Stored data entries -

-.-.-

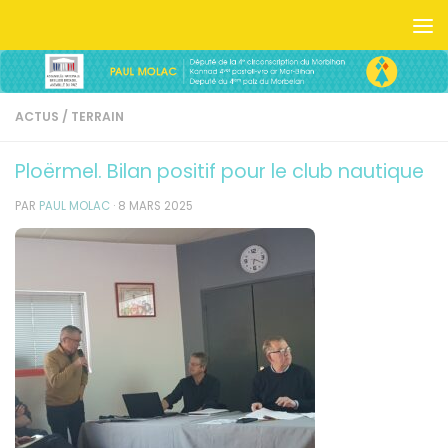
Skip to content
ACTUS
/
TERRAIN
Ploërmel. Bilan positif pour le club nautique
PAR
PAUL MOLAC
·
8 MARS 2025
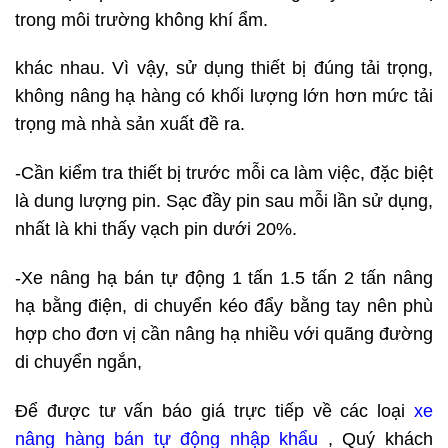
trong môi trường không khí ẩm.
khác nhau. Vì vậy, sử dụng thiết bị đúng tải trọng,
không nâng hạ hàng có khối lượng lớn hơn mức tải
trọng mà nhà sản xuất đề ra.
-Cần kiểm tra thiết bị trước mỗi ca làm việc, đặc biệt
là dung lượng pin. Sạc đầy pin sau mỗi lần sử dụng,
nhất là khi thấy vạch pin dưới 20%.
-Xe nâng hạ bán tự động 1 tấn 1.5 tấn 2 tấn nâng
hạ bằng điện, di chuyển kéo đẩy bằng tay nên phù
hợp cho đơn vị cần nâng hạ nhiều với quãng đường
di chuyển ngắn,
Để được tư vấn báo giá trực tiếp về các loại
xe
nâng hàng bán tự động nhập khẩu
, Quý khách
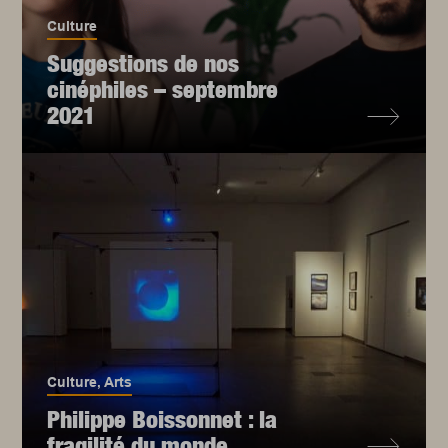
Culture
Suggestions de nos
cinéphiles – septembre
2021
Culture
,
Arts
Philippe Boissonnet : la
fragilité du monde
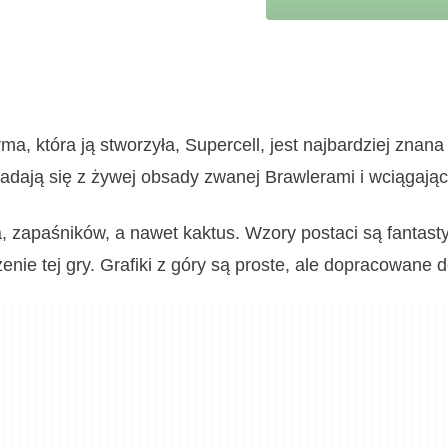
a, która ją stworzyła, Supercell, jest najbardziej znana
kładają się z żywej obsady zwanej Brawlerami i wciągając
a, zapaśników, a nawet kaktus. Wzory postaci są fantast
ie tej gry. Grafiki z góry są proste, ale dopracowane do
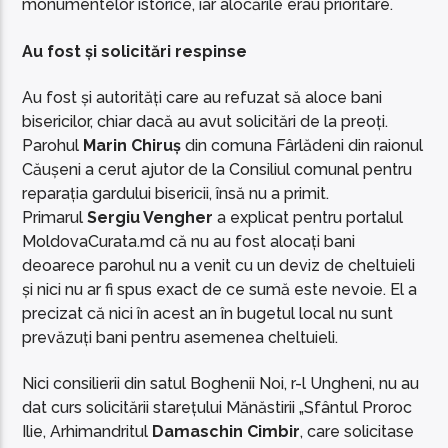
monumentelor istorice, iar alocările erau prioritare.
Au fost și solicitări respinse
Au fost și autorități care au refuzat să aloce bani
bisericilor, chiar dacă au avut solicitări de la preoți.
Parohul
Marin Chiruș
din comuna Fârlădeni din raionul
Căușeni a cerut ajutor de la Consiliul comunal pentru
reparația gardului bisericii, însă nu a primit.
Primarul
Sergiu Vengher
a explicat pentru portalul
MoldovaCurata.md că nu au fost alocați bani
deoarece parohul nu a venit cu un deviz de cheltuieli
și nici nu ar fi spus exact de ce sumă este nevoie. El a
precizat că nici în acest an în bugetul local nu sunt
prevăzuți bani pentru asemenea cheltuieli.
Nici consilierii din satul Boghenii Noi, r-l Ungheni, nu au
dat curs solicitării starețului Mănăstirii „Sfântul Proroc
Ilie, Arhimandritul
Damaschin Cimbir
, care solicitase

-.-.-

Directions for this task - With the pictures removed, copy the data above word for word.

Result of the exercise -
Skip to content
ACTUS
/
TERRAIN
Ploërmel. Bilan positif pour le club nautique
PAR
PAUL MOLAC
·
8 MARS 2025
trong môi trường không khí ẩm.
khác nhau. Vì vậy, sử dụng thiết bị đúng tải trọng,
không nâng hạ hàng có khối lượng lớn hơn mức tải
trọng mà nhà sản xuất đề ra.
-Cần kiểm tra thiết bị trước mỗi ca làm việc, đặc biệt
là dung lượng pin. Sạc đầy pin sau mỗi lần sử dụng,
nhất là khi thấy vạch pin dưới 20%.
-Xe nâng hạ bán tự động 1 tấn 1.5 tấn 2 tấn nâng
hạ bằng điện, di chuyển kéo đẩy bằng tay nên phù
hợp cho đơn vị cần nâng hạ nhiều với quãng đường
di chuyển ngắn,
Để được tư vấn báo giá trực tiếp về các loại
xe
nâng hàng bán tự động nhập khẩu
, Quý khách
Culture
Suggestions de nos
cinéphiles – septembre
2021
Culture
,
Arts
Philippe Boissonnet : la
fragilité du monde
a, która ją stworzyła, Supercell, jest najbardziej znana
kładają się z żywej obsady zwanej Brawlerami i wciągając
a, zapaśników, a nawet kaktus. Wzory postaci są fantast
ie tej gry. Grafiki z góry są proste, ale dopracowane do
monumentelor istorice, iar alocările erau prioritare.
Au fost și solicitări respinse
Au fost și autorități care au refuzat să aloce bani
bisericilor, chiar dacă au avut solicitări de la preoți.
Parohul
Marin Chiruș
din comuna Fârlădeni din raionul
Căușeni a cerut ajutor de la Consiliul comunal pentru
reparația gardului bisericii, însă nu a primit.
Primarul
Sergiu Vengher
a explicat pentru portalul
MoldovaCurata.md că nu au fost alocați bani
deoarece parohul nu a venit cu un deviz de cheltuieli
și nici nu ar fi spus exact de ce sumă este nevoie. El a
precizat că nici în acest an în bugetul local nu sunt
prevăzuți bani pentru asemenea cheltuieli.
Nici consilierii din satul Boghenii Noi, r-l Ungheni, nu au
dat curs solicitării starețului Mănăstirii „Sfântul Proroc
Ilie, Arhimandritul
Damaschin Cimbir
, care solicitase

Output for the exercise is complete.